Stay in School
On-the-job training can be tough for college coaches entering the pros
A decade ago, when the Celtics tried to hire Duke coach Mike Krzyzewski, Pistons coach Chuck Daly was asked if the adjustment from college to pro coaching was a significant one. Daly answered, "My trainer, Mike Abdenour, knows more about the NBA right now than Mike Krzyzewski does."
Wonder if anyone shared that anecdote with Tom Izzo, the coach of national champion Michigan State, who last Saturday turned down a five-year, $15 million offer from the Hawks to fulfill his five-year, $5.5 million contract with the Spartans. Or with St. John's coach Mike Jarvis, who interviewed with Michael Jordan last week for the Wizards' vacancy. Jarvis knows there's skepticism in the pros about college coaches, who are often dismissed as overly emotional control freaks. "It's nerve-racking anytime you make a move," he says. "I don't know if that stigma makes it any worse. Do I have doubts I can [coach in the pros]? No. Does [the idea of coaching there] make me anxious? Yes."

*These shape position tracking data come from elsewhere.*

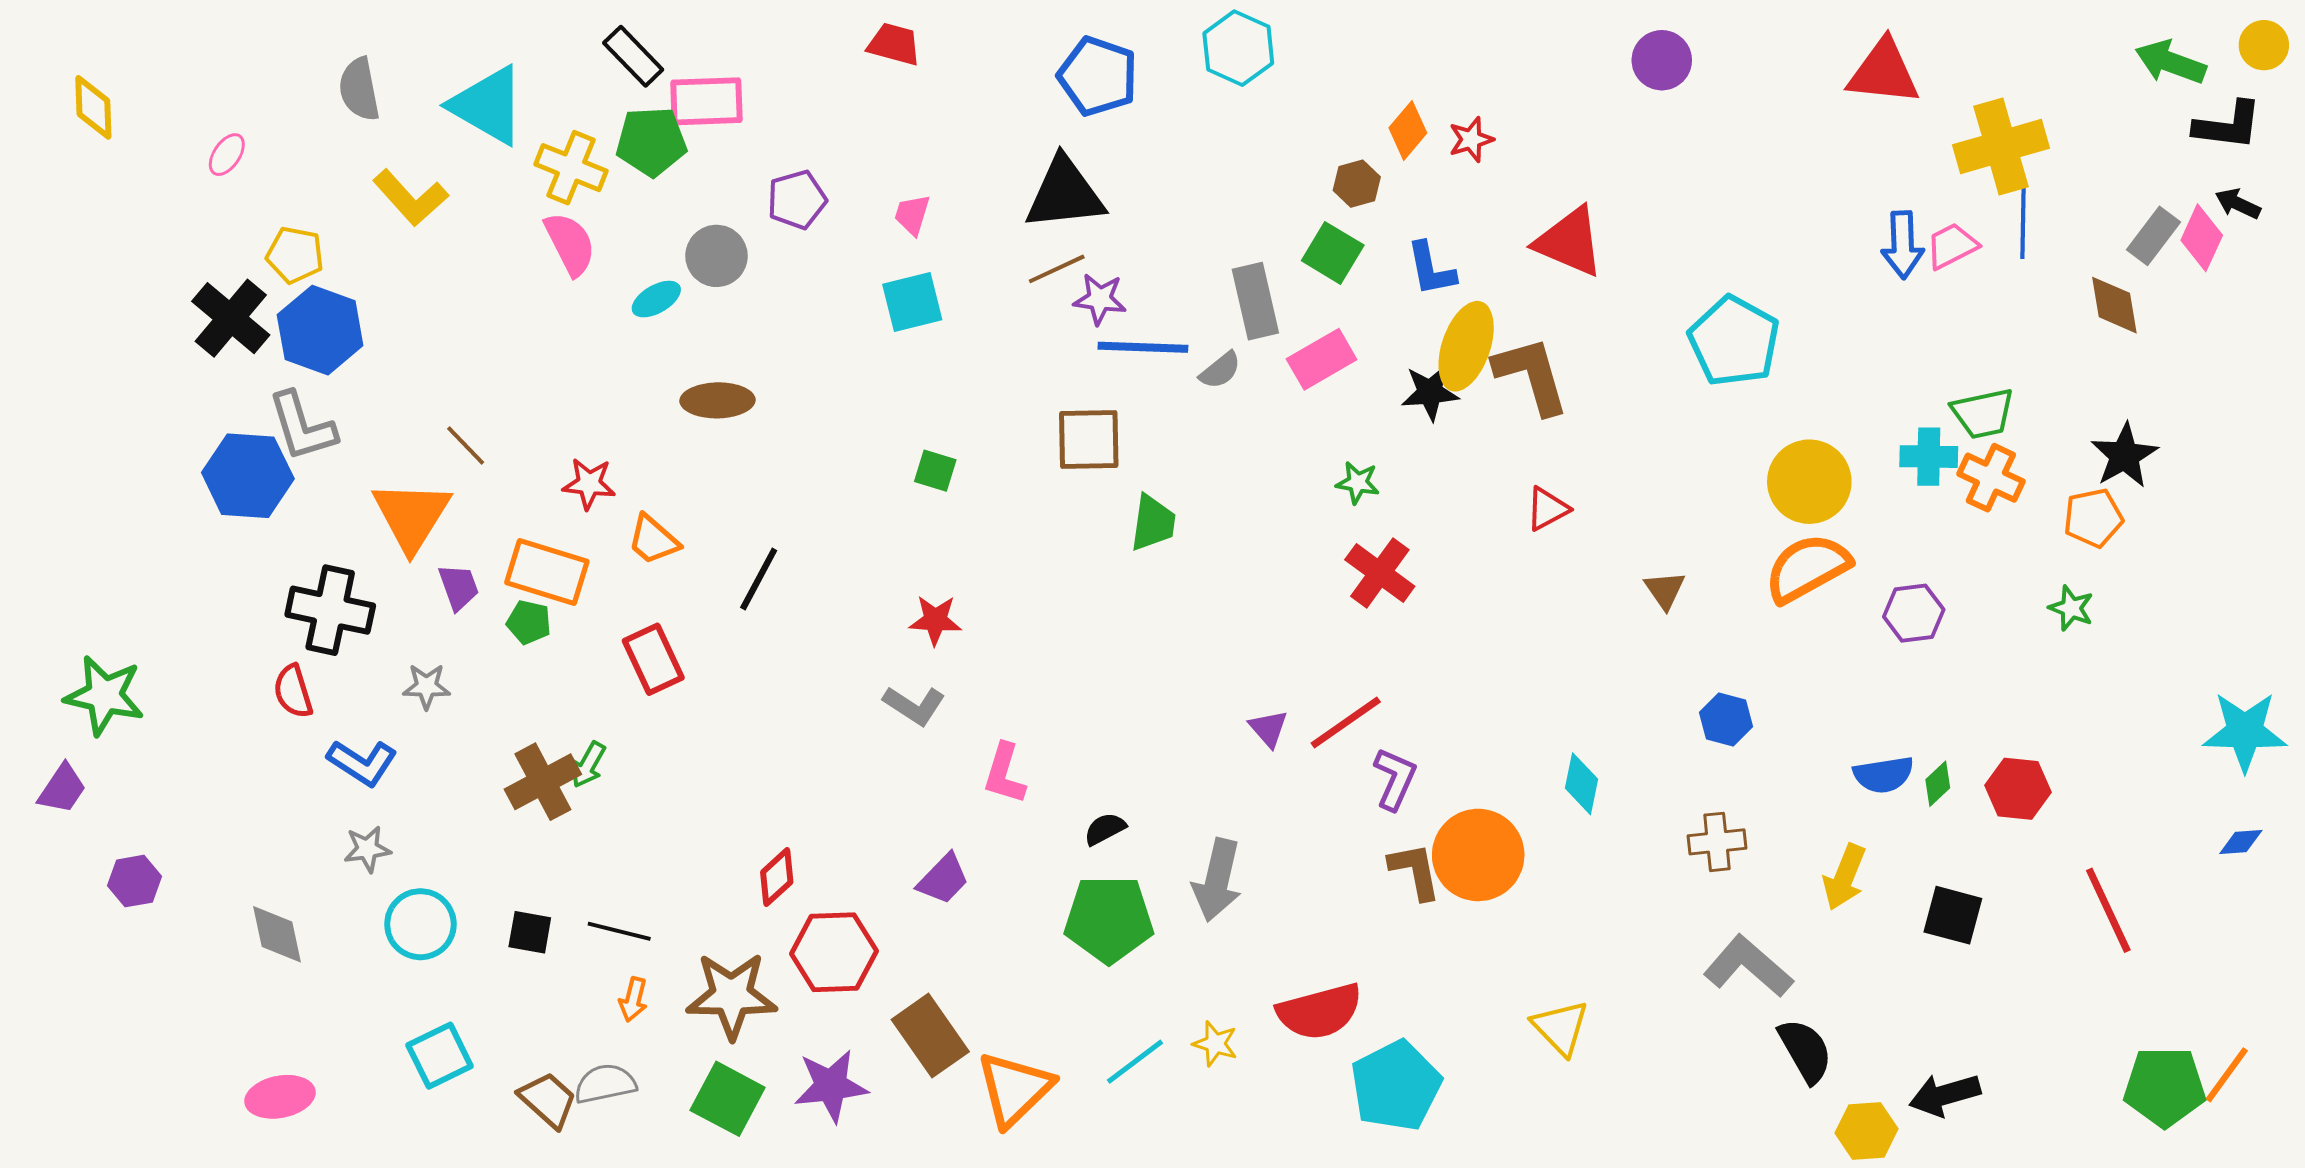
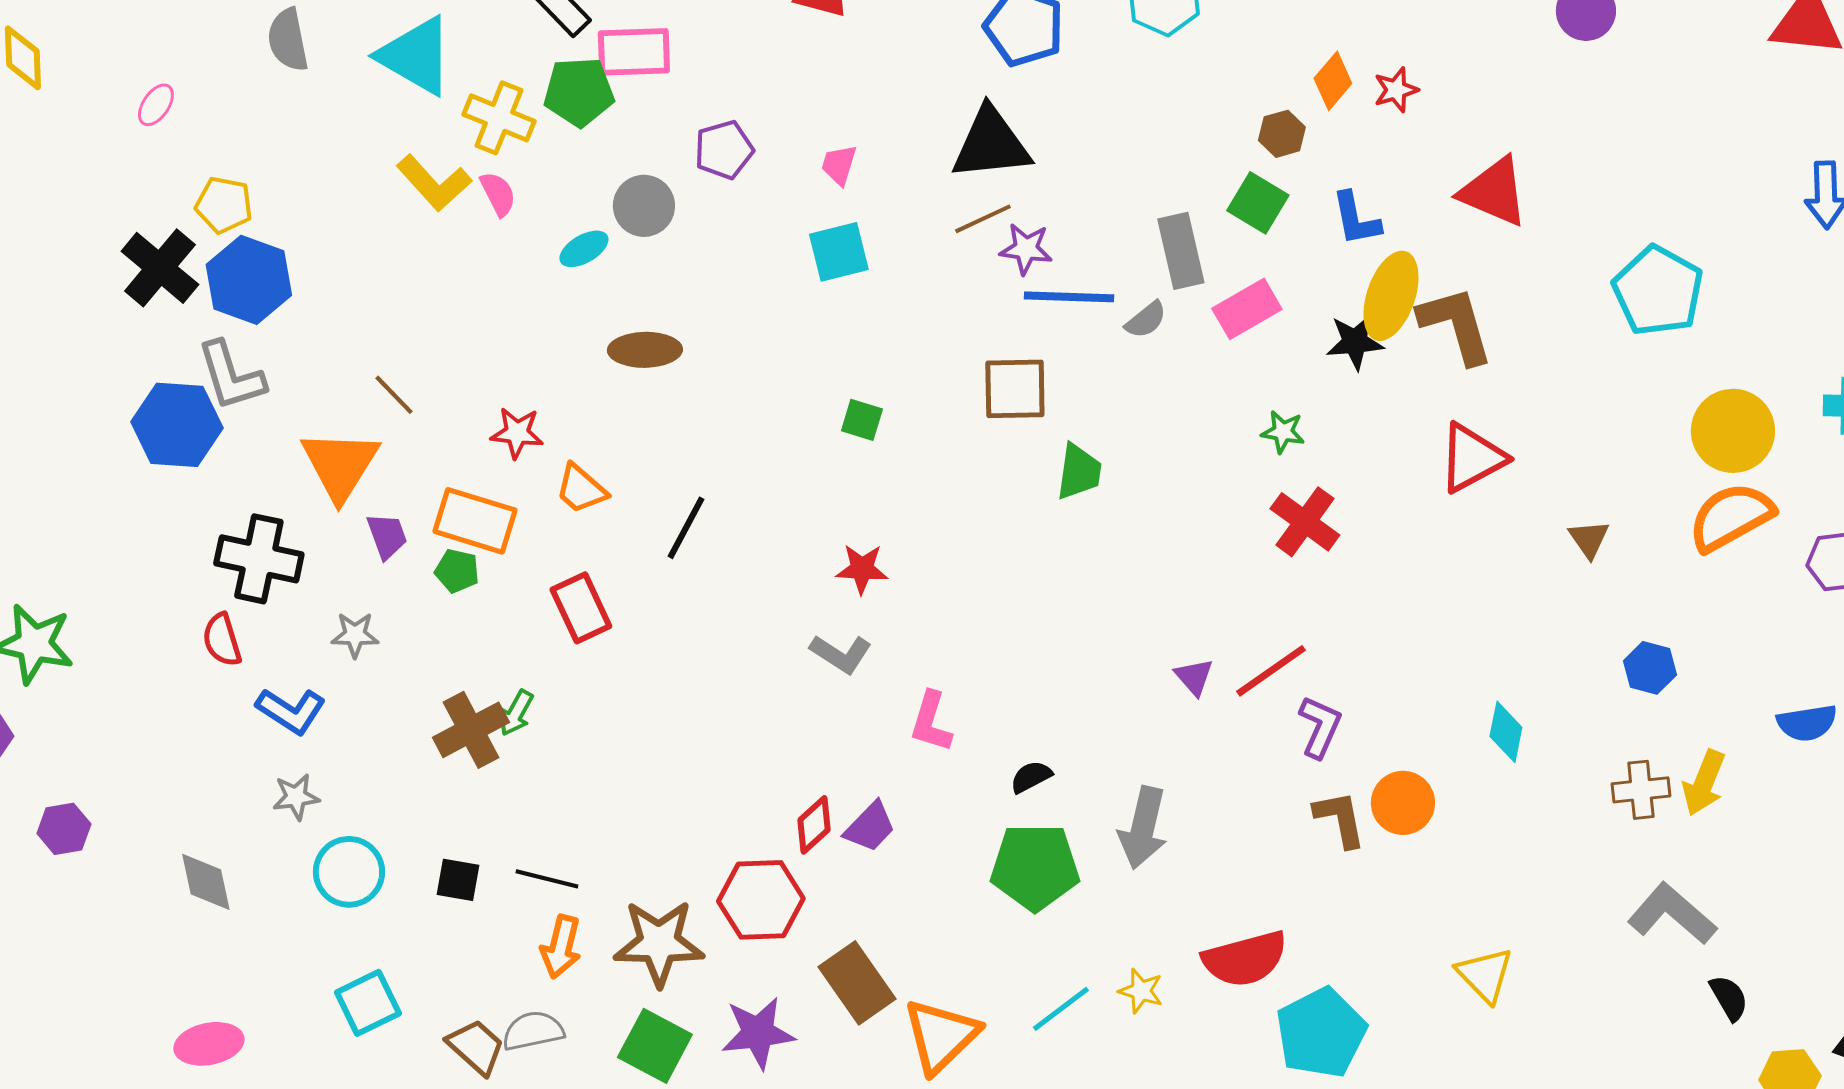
yellow L-shape: (410, 198) -> (434, 183), moved
pink semicircle: (570, 244) -> (498, 194), size x0.7
red triangle: (1547, 509) -> (1472, 458), size x1.6
orange circle: (1478, 855) -> (1403, 803), size x0.7
red diamond: (777, 877) -> (814, 825), moved
yellow arrow: (1844, 877) -> (1704, 783), moved
orange arrow: (633, 999) -> (561, 947), size x1.4
black semicircle: (1805, 1051) -> (1729, 998), size x0.7

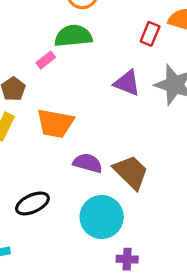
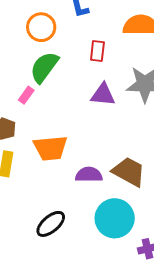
red rectangle: (150, 34) -> (97, 51), moved
green semicircle: (73, 36) -> (44, 67), turned -32

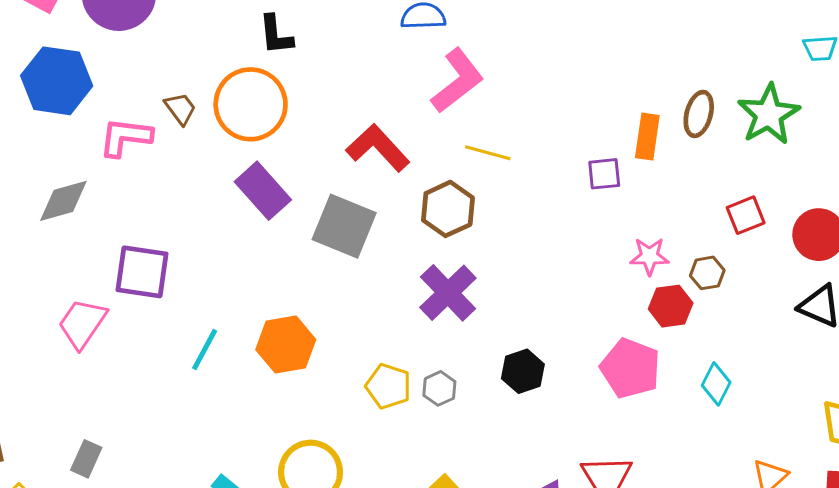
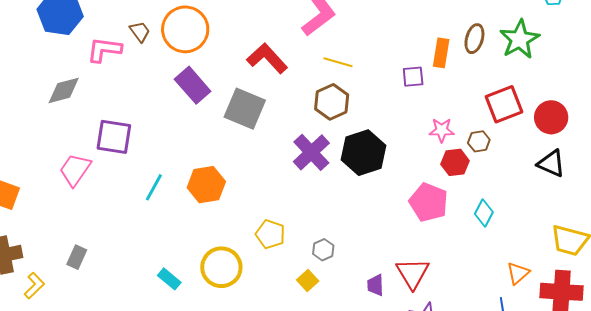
brown hexagon: (448, 209) -> (332, 102), moved
red square: (746, 215) -> (504, 104), size x1.5
black hexagon: (523, 371) -> (363, 153), moved, size x1.6
yellow pentagon: (388, 386) -> (270, 234), moved
gray hexagon: (439, 388) -> (323, 250), moved

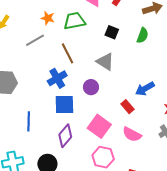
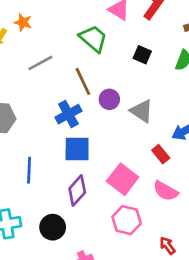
orange star: (48, 18) -> (23, 22), moved
green trapezoid: (74, 21) -> (93, 39), turned 50
gray triangle: (105, 62) -> (142, 111), moved
purple circle: (91, 87) -> (109, 99), moved

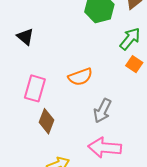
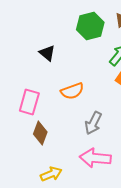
black triangle: (25, 37) -> (47, 53), moved

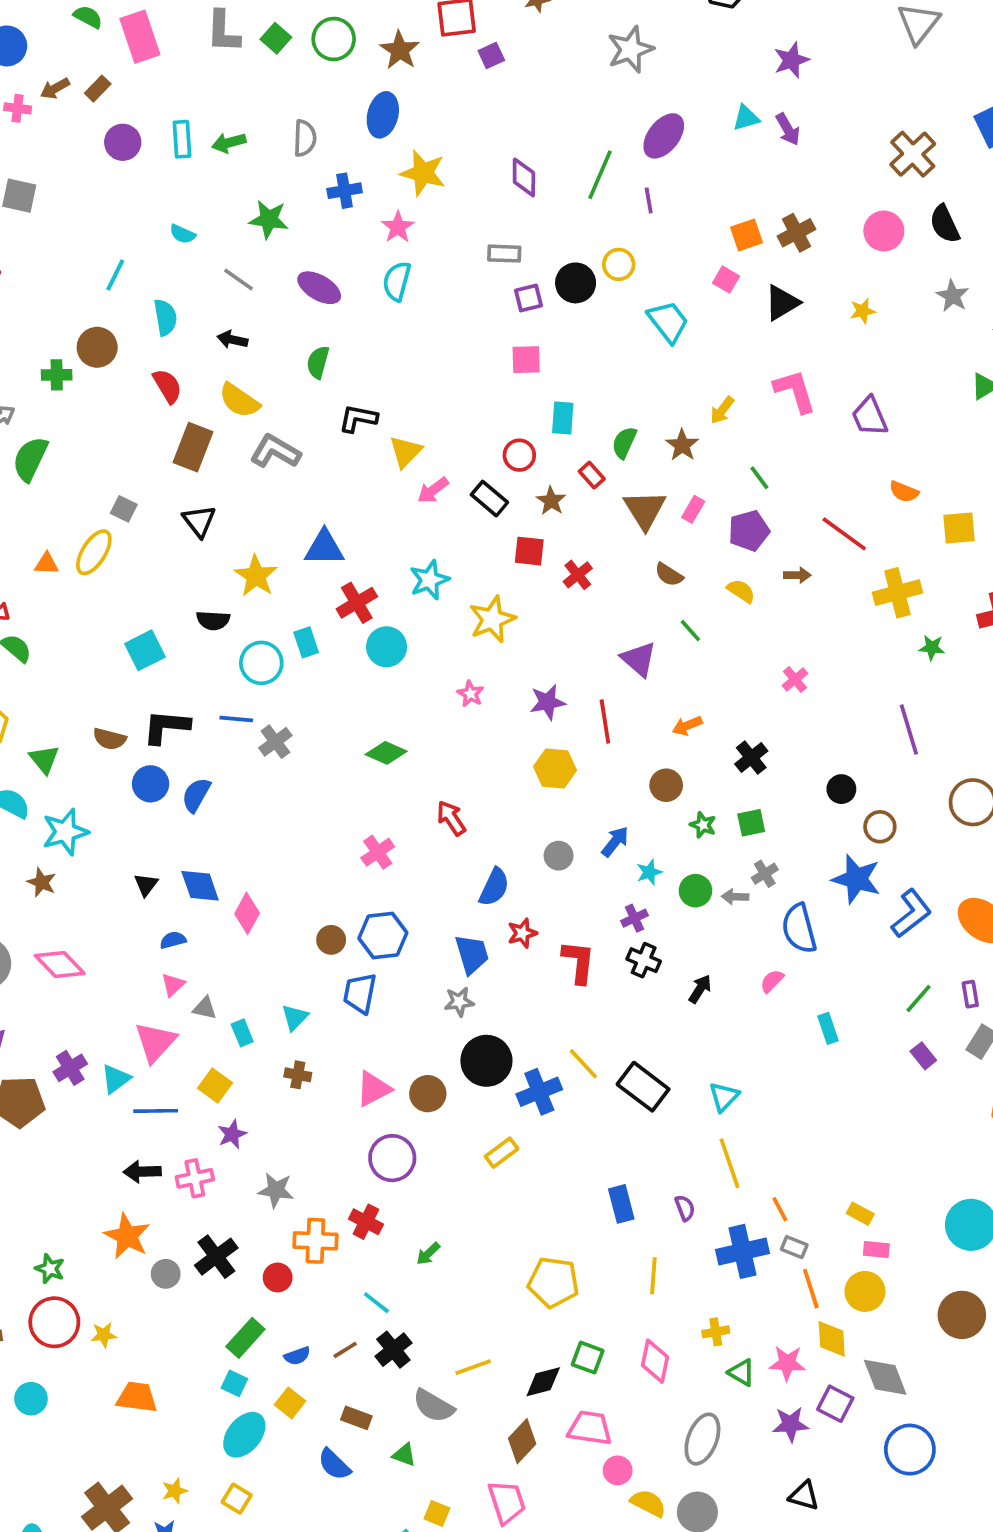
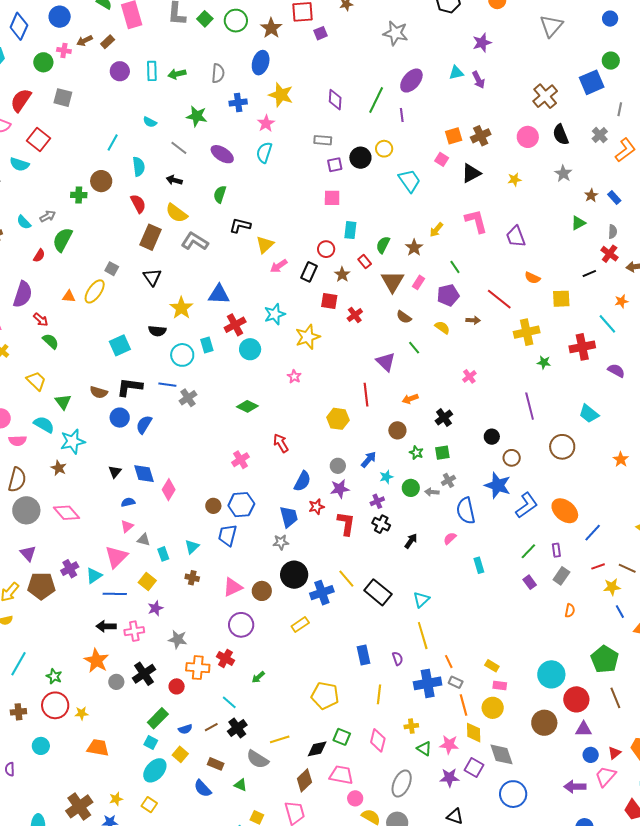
gray star: (630, 49) -> (395, 33), turned 30
black rectangle: (489, 499) -> (309, 272), turned 72
purple star: (548, 702) -> (340, 489), moved

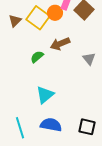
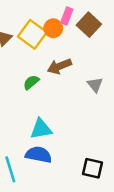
cyan triangle: (45, 95) -> (41, 129), turned 30
blue semicircle: (51, 125) -> (39, 155), moved

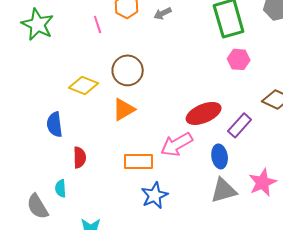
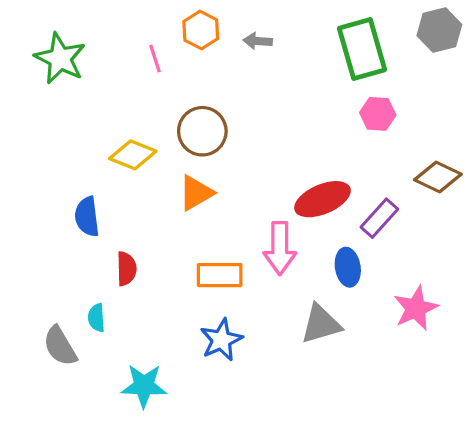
gray arrow: (163, 13) -> (258, 41), turned 30
pink arrow: (177, 144) -> (280, 248), turned -60
gray triangle: (224, 190) -> (321, 324), moved
blue star: (155, 195) -> (221, 340), moved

In the 1970s and '80s former college coaches Daly, Cotton Fitzsimmons, Mike Fratello, John MacLeod and Jack Ramsay successfully made the transition to the pros. But the recent track record of college coaches in the NBA has been poor: John Calipari, P.J. Carlesimo and Jerry Tarkanian couldn't survive, and though Bulls coach Tim Floyd is earning his peers' respect, his record with a decimated team over two seasons is 30-102.
Why have college coaches struggled? "Most of the time they're offered a really bad job," says Calipari, who inherited a Nets team in 1996-97 that had gone 30-52 the previous season. Yet Calipari also acknowledges mat there's a steep learning curve with the pro game. "One of the big things I had to figure out was, How do the other guys coach?" he says. "If you are going to war, it helps to know the enemy. With no NBA background, I had to learn through games, and most of the time it was a bad experience. You come out of a loss saying, 'So that's when he uses the three,' or, That's when he changes tempo.' You can't get that off a scouting report."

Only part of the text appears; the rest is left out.